Outra coisa que nos assemelhava era gostar de escrever. Neste "querer literário" me parecia com você. É claro que a sua verve literária nada se
compara com a forma tacanha que me expresso em prosa ou verso. Você, Zé
literário, é um autor introspectivo, detalhista e até, muitas vezes, de difícil
compreensão, devido à maneira tão própria de se expressar. Seus versos são
marcados por dilemas de uma adolescência sofrida e a resposta, muitas vezes
agressiva, de incompreensão e rebeldia. Seus contos e livros, fictícios ou não,
retratam vocabulários rebuscados, nem sempre usados no dia a dia, mas que
denotam um autor de capacidade intelectual acima do normal. Mas, com certeza,
se analisado por escritores de renome, estará na lista de grandes autores.

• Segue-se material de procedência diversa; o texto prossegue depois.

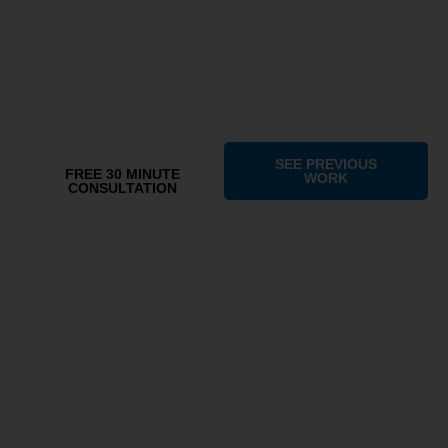
As a branding & digital marketing agency, Gr8 Eagle helps
businesses build brand awareness, generate leads, manage
online presence,
and create unique positioning in today's competitive market.
SEE PREVIOUS
FREE 30 MINUTE
WORK
CONSULTATION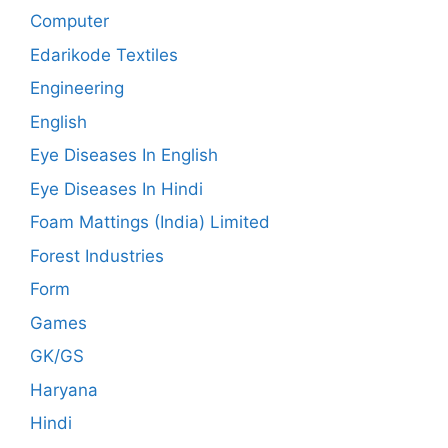
Computer
Edarikode Textiles
Engineering
English
Eye Diseases In English
Eye Diseases In Hindi
Foam Mattings (India) Limited
Forest Industries
Form
Games
GK/GS
Haryana
Hindi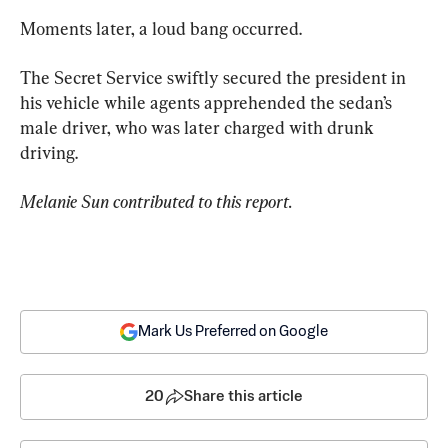
Moments later, a loud bang occurred.
The Secret Service swiftly secured the president in 
his vehicle while agents apprehended the sedan’s 
male driver, who was later charged with drunk 
driving.
Melanie Sun contributed to this report.
Mark Us Preferred on Google
20
Share this article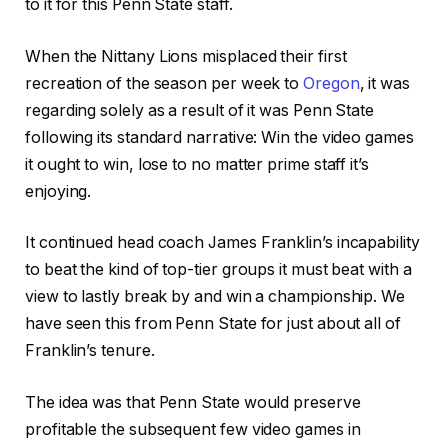
to it for this Penn State staff.
When the Nittany Lions misplaced their first
recreation of the season per week to
Oregon
, it was
regarding solely as a result of it was Penn State
following its standard narrative: Win the video games
it ought to win, lose to no matter prime staff it’s
enjoying.
It continued head coach James Franklin’s incapability
to beat the kind of top-tier groups it must beat with a
view to lastly break by and win a championship. We
have seen this from Penn State for just about all of
Franklin’s tenure.
The idea was that Penn State would preserve
profitable the subsequent few video games in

Mas, fomos parecidos em muita coisa: na timidez quando
criança e adolescente, nos “bullying” sofridos na escola, no surgimento da
vontade política de ajudar o mundo, no comprometimento literário e de sempre
retornar as raízes familiares e procurar a compreensão da nossa história. Na
verdade, irmão, tínhamos os mesmos sonhos, mas não o mesmo modo de agir. Éramos
semelhantes no amor pela família e nos conceitos éticos e morais transmitidos
por nosso pai. Não faltávamos nos Natais e festas e reuniões familiares na casa
de nossos pais, mesmo quando o Natal passou a ser em minha casa, você fazia questão de estar
presente.
Havia respeito entre nós em relação à família e religião. O seu
ceticismo em relação às regras pré-estabelecidas, não o impediu de constituir
família, ter filho e ser um pai exemplar. Quando a infelicidade bateu a nossa
porta, com a perda de nossos pais e de nossa irmã que tanto sofreu, o
sofrimento nos uniu e deixou ainda mais forte os laços que existiam entre todos
nós. Éramos dez e agora somos oito, mas continuamos dez em nossos pensamentos.
O que mais me incomodava, era o fato de você dizer que não
acreditava em Deus. Era ateu. Você foi criado no lar estritamente religioso,
foi batizado, crismado, fez sua primeira comunhão e foi coroinha nas missas de
domingo. Não sei quando você deixou de acreditar em Deus, mas sempre vi em seus
atos, a presença dos ensinamentos cristãos. Jesus pediu para amarmos uns aos
outros, como Ele nos amou. E você seguiu a risca esse ensinamento: amou seus
irmãos, acreditou nos amigos, tentou melhorar a vida do brasileiro. Foi honesto,
corajoso e revolucionário das causas sociais. O seu ceticismo religioso, não o
fazia materialista, mas o fazia um defensor de suas ideias ateístas. Hoje,
perdi um irmão e a sociedade perdeu um defensor das causas que acreditava.
Se me distanciei de você por nossas atitudes conflitantes,
não me distanciei de você no meu coração. No coração, você continuou a ser o
mesmo menino que eu tinha medo que se perdesse quando saíamos com a família
para passear. Aquele que eu queria ajudar, mas que muitas vezes não concordava
com suas opções e com o modo radical com que encarava a sua vida.
No meu pensamento, você foi para o Céu e lá, ao se encontrar
com Deus, ainda sem acreditar na vida após a morte, verá o Criador que lhe
dirigirá a palavra:
- Seja bem vindo, companheiro!
- O que faço aqui? – responderá incrédulo.
O Senhor, que sempre é misericordioso, dirá:
-José Benedito de Oliveira Araujo, há tempo você diz que não
acredita em Deus, mas Eu nunca deixei de acreditar em você.